The cycling was the usual hodgepodge of on road and off, with one ill-advised, impulsive detour through the Garden of the Gods on Tuesday. How some folks pass a driver’s exam is a mystery to me. In one half-lap of the Garden I encountered three SUV pilots who apparently were incapable of reading the ubiquitous “No Parking” signs stenciled in the bike lane and posted at roadside.
At least one of them didn’t even understand spoken English, because I explained the bike lane/no parking concept to him after watching him park in the bike lane for a photo, leave it without signaling, and then zip back into it again for another snap, confusing two- and four-wheeled traffic equally. Ever try reasoning with a feedlot cow? You get the idea. Dude was 25 meters from a parking lot and 25 pounds shy of that first ton, which I hear is the hardest to lose. At least this one didn’t want to fight.
Today, as a change of pace, I fired up the Vespa for my trip to the chiropractor, who hates it when I show up all sweaty from cycling (makes it hard to get a secure grip for the back-cracking, don’t you know). The carb’ was fouled after a particularly damp and chilly May, but the folks at Sportique set it right and now I’m back to scooting hither and thither, drawing admiring glances from all and sundry.

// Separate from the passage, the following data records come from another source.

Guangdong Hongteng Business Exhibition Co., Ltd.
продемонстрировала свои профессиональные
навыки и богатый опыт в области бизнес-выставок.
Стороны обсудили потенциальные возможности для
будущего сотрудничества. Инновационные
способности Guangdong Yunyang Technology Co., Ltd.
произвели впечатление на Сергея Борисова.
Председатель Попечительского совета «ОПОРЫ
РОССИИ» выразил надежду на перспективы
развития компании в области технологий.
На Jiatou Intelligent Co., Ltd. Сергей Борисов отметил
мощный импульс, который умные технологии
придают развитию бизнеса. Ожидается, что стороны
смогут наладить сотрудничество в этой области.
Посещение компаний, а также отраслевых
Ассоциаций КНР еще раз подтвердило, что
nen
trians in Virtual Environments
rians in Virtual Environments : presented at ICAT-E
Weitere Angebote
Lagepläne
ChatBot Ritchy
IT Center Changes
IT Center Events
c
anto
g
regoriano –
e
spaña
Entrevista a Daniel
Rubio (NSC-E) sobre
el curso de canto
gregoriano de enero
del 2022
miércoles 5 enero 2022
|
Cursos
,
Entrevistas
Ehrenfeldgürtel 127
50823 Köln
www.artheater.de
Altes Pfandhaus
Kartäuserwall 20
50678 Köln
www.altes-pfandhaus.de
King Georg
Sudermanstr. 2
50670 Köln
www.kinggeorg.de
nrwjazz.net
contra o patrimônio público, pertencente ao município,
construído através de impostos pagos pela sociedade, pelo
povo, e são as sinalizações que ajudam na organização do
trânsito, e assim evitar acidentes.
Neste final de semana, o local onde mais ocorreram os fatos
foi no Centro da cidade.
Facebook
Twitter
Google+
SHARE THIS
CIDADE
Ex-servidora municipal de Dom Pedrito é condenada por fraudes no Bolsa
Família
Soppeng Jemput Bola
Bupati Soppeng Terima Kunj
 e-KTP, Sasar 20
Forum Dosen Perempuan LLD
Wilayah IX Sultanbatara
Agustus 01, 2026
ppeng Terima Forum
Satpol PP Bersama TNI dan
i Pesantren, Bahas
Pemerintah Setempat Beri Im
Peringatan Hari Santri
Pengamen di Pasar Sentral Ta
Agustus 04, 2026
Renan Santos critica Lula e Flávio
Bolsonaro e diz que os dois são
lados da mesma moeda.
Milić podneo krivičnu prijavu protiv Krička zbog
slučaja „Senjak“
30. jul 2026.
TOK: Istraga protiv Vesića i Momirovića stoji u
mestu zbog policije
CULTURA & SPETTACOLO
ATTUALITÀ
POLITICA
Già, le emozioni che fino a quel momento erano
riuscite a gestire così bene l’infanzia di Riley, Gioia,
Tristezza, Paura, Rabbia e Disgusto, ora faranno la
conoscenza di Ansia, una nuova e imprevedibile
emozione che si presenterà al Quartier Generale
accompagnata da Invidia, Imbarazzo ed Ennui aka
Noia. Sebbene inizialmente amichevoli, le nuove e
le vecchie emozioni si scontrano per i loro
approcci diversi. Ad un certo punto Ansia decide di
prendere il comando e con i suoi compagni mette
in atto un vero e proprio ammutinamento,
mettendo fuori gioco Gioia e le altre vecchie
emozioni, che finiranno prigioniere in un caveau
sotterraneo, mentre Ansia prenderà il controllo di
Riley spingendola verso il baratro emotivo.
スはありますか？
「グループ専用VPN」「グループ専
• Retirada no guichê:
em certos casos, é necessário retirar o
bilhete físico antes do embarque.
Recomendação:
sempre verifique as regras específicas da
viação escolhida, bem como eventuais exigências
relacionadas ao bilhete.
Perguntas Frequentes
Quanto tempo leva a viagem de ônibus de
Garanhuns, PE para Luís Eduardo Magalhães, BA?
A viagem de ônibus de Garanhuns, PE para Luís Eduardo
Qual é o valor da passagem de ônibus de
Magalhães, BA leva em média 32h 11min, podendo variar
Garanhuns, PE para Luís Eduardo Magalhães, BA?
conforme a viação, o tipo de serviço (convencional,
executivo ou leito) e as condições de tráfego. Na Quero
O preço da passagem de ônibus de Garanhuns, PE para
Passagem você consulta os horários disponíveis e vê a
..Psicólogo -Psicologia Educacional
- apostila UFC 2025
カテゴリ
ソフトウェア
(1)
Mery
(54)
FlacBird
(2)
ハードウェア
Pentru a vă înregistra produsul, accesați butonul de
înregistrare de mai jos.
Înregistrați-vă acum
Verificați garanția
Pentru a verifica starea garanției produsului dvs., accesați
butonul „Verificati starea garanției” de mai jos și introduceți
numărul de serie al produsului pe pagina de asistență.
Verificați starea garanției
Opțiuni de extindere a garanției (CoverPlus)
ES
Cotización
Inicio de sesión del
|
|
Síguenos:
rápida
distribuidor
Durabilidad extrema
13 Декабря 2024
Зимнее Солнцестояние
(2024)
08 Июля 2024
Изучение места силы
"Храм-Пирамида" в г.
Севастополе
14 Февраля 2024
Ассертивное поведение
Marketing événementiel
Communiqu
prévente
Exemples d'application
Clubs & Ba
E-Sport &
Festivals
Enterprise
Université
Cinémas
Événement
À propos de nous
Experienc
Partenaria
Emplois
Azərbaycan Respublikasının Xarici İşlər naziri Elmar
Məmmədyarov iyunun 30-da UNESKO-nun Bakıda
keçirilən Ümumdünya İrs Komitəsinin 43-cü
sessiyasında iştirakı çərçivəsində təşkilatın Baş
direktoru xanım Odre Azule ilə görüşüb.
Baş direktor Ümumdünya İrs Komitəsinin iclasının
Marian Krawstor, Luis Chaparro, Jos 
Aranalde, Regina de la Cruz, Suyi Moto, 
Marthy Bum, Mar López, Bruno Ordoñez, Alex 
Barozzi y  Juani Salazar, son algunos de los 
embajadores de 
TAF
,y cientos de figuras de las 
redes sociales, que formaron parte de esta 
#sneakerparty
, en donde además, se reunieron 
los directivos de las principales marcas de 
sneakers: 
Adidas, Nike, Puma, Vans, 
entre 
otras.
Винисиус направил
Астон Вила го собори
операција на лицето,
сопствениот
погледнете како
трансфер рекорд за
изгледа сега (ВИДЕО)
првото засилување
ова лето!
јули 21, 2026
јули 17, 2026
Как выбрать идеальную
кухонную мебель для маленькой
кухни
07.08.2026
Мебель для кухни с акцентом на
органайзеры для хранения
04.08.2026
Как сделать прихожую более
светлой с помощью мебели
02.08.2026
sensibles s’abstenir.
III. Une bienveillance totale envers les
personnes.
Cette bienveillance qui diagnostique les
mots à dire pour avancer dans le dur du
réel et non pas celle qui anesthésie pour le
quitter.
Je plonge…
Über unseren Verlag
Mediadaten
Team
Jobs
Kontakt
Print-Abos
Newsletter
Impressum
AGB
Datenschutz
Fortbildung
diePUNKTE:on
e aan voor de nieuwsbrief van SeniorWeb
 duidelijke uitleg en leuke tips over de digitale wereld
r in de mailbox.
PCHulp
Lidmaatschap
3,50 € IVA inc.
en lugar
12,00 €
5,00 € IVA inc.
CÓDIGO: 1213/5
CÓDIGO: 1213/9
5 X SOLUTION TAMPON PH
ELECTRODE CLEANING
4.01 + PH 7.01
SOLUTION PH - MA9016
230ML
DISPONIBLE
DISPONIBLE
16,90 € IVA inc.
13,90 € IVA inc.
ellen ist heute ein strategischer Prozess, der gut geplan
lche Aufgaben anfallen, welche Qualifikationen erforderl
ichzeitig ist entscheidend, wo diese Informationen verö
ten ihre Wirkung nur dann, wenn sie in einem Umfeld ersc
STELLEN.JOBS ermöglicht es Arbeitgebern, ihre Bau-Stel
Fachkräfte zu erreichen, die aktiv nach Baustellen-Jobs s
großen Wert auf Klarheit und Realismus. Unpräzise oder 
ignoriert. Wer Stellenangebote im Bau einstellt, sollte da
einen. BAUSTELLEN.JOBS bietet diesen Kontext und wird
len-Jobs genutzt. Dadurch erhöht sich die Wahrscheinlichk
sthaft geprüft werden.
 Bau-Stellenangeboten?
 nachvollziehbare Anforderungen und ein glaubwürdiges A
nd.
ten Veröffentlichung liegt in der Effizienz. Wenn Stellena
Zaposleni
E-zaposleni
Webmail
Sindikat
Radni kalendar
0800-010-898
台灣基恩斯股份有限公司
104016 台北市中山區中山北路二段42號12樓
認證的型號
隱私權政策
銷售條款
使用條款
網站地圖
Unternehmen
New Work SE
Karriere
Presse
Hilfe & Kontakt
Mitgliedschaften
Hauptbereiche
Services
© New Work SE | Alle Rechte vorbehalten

“Cool scooter,” said a fixie hipster with the iBuds in as we both sat at a stoplight. Yes, indeedy. Don’t have to pedal or nothin’. Burns gas, too, just like a Harley, if at a slightly reduced rate.
After the back-cracking and a bit of cartooning for fun and profit I went for another one of my patented weirdo cyclo-cross rides (concrete, asphalt, pulverized granite, singletrack, etc.). Then I broke out the townie and a messenger bag for some light grocery shopping.
First it was south to America the Beautiful Park for this summer’s inaugural Colorado Farm and Art Market, buying some frozen free-range pork chops from Doug Wiley of Larga Vista Ranch. Next it was north to Ranch Foods Direct for a flatiron steak and some asparagus from Pueblo’s Milberger Farms so I’d have something to eat tonight.
Mind you, this was hardly the Frozen Chosin in the Freezing Season — I’m talking about 10 miles of leisurely cycling in fine weather for a dinner of grilled steak, boiled spuds and asparagus. Wiley’s pork chops are thawing in the ’fridge awaiting Herself’s return from The Big Easy. But my velo-shopping set me to to thinking about that roundly panned Obama speech.
The prez spake thusly:
The oil spill is not the last crisis America will face. This nation has known hard times before and we will surely know them again. What sees us through — what has always seen us through — is our strength, our resilience, and our unyielding faith that something better awaits us if we summon the courage to reach for it.
If we can’t park our SUVs and walk a few meters for a Kodak moment, how strong, resilient and courageous are we? Because the hard times are surely coming. And the SUV pilot who couldn’t be bothered to hump a few meters? He was a Marine.